Go through the data below. List every line that holds the word "cache".

→ **Document layout detection data**:
_____

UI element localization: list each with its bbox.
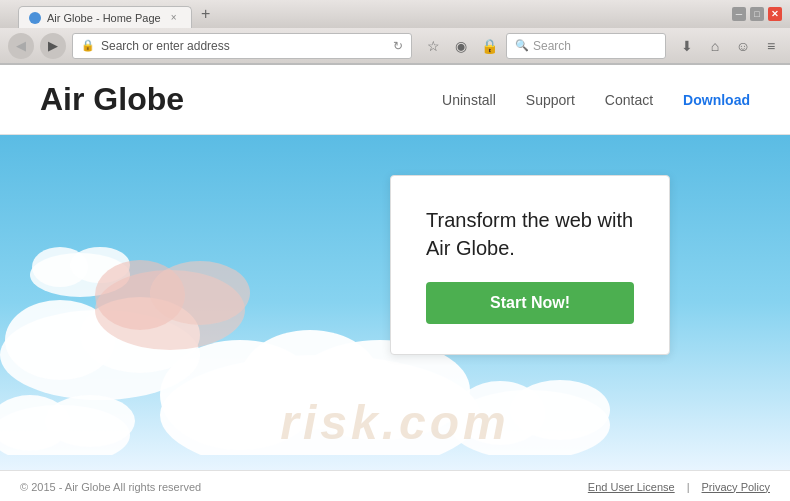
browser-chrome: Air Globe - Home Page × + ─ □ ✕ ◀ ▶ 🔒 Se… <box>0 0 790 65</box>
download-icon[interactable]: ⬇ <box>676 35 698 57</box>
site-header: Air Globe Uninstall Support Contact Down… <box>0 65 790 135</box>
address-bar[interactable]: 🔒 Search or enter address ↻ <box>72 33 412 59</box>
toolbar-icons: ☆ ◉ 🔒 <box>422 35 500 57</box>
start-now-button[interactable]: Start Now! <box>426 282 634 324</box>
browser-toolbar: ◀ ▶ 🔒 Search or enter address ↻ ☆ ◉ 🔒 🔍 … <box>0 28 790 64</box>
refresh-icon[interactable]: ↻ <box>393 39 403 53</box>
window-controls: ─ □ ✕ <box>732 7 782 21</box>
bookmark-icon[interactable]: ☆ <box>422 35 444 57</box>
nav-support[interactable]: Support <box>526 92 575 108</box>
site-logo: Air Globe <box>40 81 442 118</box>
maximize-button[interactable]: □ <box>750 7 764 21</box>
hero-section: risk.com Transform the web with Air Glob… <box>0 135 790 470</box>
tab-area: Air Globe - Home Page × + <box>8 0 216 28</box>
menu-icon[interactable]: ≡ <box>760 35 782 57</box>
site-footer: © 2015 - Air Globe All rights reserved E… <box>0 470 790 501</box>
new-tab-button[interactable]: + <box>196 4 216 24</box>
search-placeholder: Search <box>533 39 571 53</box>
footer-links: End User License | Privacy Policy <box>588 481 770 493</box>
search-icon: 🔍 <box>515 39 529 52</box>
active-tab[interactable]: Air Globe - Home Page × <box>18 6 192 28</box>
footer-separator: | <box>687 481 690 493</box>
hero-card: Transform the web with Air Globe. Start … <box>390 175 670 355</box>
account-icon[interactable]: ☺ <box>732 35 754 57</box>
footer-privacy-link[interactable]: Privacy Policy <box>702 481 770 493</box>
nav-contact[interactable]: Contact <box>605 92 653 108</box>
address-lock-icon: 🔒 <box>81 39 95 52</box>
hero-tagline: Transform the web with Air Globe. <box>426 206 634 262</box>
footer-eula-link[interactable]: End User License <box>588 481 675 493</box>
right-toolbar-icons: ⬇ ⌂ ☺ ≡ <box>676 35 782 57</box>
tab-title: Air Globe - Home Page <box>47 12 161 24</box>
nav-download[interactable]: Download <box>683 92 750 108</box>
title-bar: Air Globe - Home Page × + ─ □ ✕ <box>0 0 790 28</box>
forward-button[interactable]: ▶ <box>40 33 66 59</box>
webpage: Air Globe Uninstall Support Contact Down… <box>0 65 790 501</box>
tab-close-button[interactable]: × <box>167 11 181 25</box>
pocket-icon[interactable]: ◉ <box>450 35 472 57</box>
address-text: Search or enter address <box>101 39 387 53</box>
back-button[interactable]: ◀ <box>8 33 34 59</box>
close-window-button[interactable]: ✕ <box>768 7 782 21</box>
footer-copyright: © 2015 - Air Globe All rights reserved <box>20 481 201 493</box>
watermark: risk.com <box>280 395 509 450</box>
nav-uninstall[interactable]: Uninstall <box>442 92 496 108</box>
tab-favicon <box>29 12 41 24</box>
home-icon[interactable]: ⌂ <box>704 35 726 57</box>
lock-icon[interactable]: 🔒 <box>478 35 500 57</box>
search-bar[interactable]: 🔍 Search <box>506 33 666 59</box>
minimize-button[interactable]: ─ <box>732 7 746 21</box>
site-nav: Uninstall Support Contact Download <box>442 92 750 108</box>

_____

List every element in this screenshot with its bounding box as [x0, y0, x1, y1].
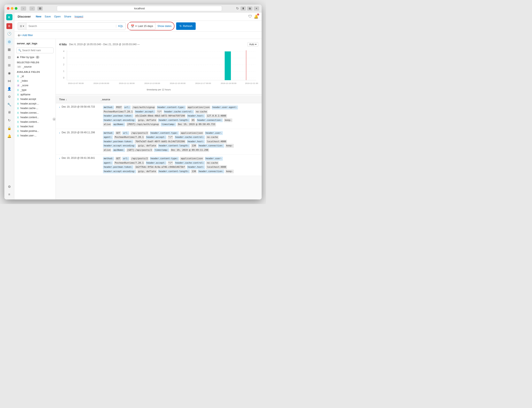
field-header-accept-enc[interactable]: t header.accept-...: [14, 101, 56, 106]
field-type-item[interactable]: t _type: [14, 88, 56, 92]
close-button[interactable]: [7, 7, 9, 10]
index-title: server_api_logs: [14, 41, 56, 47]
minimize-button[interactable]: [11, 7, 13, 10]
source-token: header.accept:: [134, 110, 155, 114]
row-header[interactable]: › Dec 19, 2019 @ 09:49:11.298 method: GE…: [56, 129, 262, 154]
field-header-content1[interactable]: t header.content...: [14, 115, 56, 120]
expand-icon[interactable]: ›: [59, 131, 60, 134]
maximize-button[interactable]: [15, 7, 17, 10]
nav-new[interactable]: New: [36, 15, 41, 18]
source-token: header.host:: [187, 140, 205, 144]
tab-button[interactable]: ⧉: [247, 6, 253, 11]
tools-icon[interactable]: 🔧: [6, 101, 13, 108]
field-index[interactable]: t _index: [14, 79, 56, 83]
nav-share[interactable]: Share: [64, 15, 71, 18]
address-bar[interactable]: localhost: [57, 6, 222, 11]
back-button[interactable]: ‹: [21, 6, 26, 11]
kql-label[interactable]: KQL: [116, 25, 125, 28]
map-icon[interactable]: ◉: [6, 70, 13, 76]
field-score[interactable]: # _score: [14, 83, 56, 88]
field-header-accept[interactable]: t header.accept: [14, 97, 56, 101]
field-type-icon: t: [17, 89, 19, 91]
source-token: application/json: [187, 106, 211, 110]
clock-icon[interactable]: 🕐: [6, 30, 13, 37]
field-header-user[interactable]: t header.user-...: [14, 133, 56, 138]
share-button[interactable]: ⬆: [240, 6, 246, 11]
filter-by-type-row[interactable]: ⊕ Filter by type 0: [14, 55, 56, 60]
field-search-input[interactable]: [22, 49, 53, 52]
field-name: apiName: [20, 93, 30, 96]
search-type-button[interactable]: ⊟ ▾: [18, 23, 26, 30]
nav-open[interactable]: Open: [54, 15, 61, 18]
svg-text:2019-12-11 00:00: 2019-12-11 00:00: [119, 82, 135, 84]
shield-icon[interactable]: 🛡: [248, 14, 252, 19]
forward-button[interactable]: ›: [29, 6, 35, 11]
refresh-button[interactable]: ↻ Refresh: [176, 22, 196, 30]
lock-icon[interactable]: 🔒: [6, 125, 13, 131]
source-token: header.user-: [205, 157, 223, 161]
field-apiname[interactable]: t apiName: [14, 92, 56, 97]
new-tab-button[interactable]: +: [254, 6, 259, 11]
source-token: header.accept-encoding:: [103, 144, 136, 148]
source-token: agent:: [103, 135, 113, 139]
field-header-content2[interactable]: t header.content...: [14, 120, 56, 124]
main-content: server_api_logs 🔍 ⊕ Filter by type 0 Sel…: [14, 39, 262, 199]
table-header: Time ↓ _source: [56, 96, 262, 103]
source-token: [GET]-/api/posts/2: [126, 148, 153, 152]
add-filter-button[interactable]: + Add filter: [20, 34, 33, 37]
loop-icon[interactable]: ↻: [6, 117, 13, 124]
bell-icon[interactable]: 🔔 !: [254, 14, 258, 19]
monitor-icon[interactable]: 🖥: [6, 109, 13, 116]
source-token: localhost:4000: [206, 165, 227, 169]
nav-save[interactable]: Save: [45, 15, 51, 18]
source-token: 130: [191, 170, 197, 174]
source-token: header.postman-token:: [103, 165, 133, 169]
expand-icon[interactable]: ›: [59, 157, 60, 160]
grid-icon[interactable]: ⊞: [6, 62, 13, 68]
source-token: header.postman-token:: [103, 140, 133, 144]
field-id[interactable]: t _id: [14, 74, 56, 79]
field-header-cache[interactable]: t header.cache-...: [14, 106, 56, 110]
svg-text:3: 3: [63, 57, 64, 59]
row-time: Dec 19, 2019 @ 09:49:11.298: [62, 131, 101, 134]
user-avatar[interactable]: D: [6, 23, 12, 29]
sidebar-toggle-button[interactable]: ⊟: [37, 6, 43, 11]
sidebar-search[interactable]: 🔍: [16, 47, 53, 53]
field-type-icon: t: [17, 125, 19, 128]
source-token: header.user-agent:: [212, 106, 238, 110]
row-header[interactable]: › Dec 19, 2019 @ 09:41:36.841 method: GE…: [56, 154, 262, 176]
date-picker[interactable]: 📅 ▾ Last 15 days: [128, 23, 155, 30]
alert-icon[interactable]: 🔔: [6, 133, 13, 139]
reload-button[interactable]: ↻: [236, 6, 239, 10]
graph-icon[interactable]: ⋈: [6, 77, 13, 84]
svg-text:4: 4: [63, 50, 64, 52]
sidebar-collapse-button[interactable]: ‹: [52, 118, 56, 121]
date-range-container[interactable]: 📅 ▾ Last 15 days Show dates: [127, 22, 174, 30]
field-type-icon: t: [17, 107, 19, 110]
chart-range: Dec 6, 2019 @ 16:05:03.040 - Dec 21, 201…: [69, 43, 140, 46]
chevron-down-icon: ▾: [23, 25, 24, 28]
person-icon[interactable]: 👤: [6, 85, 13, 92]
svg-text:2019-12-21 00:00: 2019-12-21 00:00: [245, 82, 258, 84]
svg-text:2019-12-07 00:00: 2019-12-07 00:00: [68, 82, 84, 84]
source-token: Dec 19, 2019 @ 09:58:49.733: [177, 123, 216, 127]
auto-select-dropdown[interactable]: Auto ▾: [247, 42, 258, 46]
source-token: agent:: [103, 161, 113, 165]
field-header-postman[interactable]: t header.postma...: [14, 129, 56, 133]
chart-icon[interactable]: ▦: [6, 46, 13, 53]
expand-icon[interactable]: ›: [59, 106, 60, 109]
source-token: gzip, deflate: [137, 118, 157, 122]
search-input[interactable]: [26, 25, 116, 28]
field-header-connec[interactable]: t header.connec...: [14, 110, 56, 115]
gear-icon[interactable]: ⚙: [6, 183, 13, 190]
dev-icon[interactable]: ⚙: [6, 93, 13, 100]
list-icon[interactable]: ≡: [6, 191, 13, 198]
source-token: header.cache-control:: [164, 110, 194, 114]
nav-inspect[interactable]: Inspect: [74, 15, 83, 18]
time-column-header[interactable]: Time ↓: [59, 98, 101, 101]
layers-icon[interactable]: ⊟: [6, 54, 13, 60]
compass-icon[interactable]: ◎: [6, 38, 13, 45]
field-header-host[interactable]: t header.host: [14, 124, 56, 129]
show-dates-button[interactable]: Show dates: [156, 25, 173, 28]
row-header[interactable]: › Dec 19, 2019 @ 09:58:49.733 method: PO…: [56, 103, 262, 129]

_____

→ **Written reply**:
field-header-cache[interactable]: t header.cache-...: [14, 106, 56, 110]
source-token: header.cache-control:: [164, 110, 194, 114]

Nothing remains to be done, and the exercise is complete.